■ **To do**
Check each line below for "return" and give the count of those that have it, nothing else.

■ **Records from a data collection**
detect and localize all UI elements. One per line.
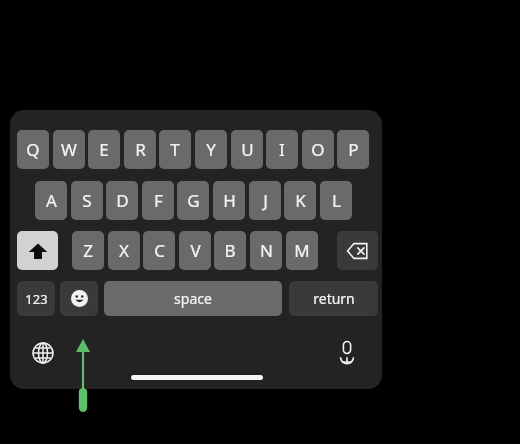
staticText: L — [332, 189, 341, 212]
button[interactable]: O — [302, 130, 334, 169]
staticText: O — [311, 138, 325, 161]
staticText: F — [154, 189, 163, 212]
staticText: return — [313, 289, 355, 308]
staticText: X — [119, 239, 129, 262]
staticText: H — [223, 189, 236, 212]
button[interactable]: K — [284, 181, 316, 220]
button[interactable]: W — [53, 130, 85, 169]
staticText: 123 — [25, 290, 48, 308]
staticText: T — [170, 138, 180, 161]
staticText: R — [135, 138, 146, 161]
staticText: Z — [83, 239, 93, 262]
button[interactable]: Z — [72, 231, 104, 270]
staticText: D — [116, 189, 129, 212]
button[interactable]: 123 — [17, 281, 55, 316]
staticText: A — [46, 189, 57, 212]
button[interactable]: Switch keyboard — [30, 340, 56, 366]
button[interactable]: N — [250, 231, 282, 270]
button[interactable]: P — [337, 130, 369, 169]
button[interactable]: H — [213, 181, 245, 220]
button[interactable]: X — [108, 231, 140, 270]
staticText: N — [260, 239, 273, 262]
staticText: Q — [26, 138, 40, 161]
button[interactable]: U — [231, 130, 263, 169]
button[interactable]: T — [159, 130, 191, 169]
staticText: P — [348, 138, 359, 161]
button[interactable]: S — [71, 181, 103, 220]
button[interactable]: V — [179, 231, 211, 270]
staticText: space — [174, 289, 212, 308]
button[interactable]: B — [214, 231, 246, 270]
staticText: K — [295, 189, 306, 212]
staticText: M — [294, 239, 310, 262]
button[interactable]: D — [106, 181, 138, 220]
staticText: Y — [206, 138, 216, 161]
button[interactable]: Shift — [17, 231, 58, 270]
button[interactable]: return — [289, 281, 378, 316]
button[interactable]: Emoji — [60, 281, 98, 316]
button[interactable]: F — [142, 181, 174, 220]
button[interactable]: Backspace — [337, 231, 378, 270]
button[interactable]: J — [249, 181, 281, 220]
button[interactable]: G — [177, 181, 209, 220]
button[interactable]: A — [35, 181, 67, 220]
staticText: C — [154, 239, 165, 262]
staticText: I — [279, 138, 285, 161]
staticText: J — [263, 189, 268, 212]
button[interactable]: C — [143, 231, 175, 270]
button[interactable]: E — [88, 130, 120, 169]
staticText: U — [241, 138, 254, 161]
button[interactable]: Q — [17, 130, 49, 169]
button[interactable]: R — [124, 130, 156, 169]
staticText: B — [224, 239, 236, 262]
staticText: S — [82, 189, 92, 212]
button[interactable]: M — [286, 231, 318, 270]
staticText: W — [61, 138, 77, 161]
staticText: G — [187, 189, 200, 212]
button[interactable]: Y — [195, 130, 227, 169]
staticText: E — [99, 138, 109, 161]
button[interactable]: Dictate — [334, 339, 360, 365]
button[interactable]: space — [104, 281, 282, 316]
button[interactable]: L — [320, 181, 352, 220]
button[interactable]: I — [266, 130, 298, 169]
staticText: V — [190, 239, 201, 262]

---

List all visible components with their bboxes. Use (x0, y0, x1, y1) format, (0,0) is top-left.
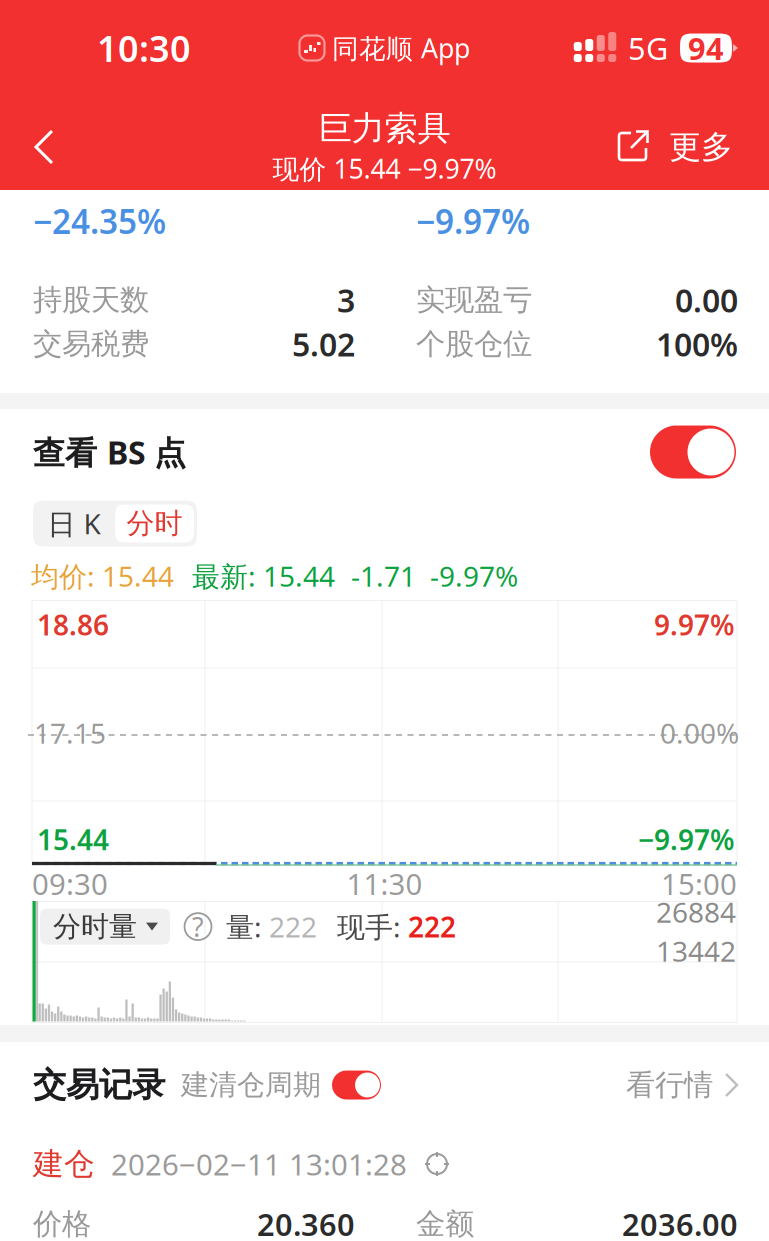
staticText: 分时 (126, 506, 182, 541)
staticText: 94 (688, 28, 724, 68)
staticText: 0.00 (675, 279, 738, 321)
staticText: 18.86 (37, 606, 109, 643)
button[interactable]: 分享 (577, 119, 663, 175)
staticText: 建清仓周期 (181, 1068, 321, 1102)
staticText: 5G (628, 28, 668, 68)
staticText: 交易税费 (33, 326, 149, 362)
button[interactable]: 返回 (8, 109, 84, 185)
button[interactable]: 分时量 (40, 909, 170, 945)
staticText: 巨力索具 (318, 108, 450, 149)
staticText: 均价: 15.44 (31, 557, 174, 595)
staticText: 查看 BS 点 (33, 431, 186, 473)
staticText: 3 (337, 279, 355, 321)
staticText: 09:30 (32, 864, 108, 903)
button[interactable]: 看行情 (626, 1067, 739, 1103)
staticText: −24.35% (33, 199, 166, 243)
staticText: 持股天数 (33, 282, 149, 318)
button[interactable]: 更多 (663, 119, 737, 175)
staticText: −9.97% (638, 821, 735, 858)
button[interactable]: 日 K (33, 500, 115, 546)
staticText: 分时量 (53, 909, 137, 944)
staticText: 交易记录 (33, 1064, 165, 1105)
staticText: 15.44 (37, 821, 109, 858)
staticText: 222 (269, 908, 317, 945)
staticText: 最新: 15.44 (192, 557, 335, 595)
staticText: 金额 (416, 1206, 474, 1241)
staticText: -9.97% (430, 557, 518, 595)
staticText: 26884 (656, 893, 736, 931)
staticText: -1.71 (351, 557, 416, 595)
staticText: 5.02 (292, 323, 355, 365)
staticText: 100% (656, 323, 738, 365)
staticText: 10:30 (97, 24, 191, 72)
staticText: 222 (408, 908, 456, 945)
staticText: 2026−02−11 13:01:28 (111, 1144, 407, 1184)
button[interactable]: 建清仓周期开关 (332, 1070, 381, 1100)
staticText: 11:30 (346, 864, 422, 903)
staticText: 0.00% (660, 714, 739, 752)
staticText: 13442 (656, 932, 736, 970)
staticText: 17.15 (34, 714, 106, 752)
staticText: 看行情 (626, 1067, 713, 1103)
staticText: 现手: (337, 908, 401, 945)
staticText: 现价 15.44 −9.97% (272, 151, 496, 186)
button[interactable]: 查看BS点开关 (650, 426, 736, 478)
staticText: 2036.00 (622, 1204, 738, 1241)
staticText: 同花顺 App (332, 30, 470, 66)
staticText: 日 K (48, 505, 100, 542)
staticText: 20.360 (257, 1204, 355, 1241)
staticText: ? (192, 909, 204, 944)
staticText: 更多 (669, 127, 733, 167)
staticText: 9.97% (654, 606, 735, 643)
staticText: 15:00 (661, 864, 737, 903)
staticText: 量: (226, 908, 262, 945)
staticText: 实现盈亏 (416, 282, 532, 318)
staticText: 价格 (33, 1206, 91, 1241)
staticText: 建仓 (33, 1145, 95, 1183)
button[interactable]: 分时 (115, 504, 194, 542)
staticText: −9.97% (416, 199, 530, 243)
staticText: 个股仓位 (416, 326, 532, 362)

■ **Answer area**
2